Mr. Amis has brilliance, humor and intellect, all bursting like fireworks off the page. He also has quirks that he freely indulges. You have to get past his obsession with his teeth. (Yes, teeth.) He can start on any subject and get waylaid by dental experiences he has had. You almost forgive him these tirades, as he describes them so vividly. No one who has served a sentence or two in a dentist's chair can help but agree "the drill, capable of making your vision shudder." Then there is the issue of his phantom obesity. He continually worries about the past, present and future size of his "bum," yet every single photo in the book depicts a slim boy/youth/man called Martin Amis.
One of the strongest areas in the book is his loving tribute to his family, particularly his father, the renowned Kingsley Amis.
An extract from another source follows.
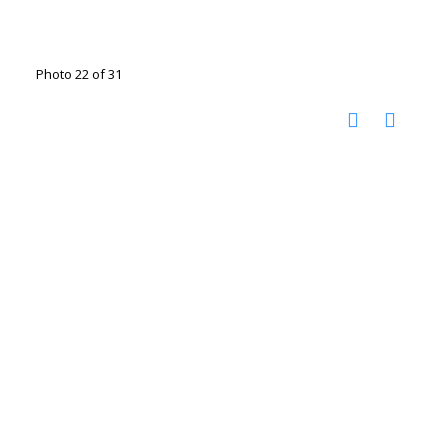
Photo 22 of 31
The family is eccentric-twenty years after his parents' divorce, Kingsley moves in to the upper story of his happily remarried ex-wife's residence where she cares for him the rest of his life. The reason for this move is Kingsley does not and will not stay alone at night. His sons take this as an absolute given and grown up Martin and brother Philip discuss whether they will have to move in with Dad to quell the night frights.
Mr. Amis' descriptive powers are a marvel as they drop effortlessly through his narrative, such as, "There is a slushy crush outside the British Airways terminal.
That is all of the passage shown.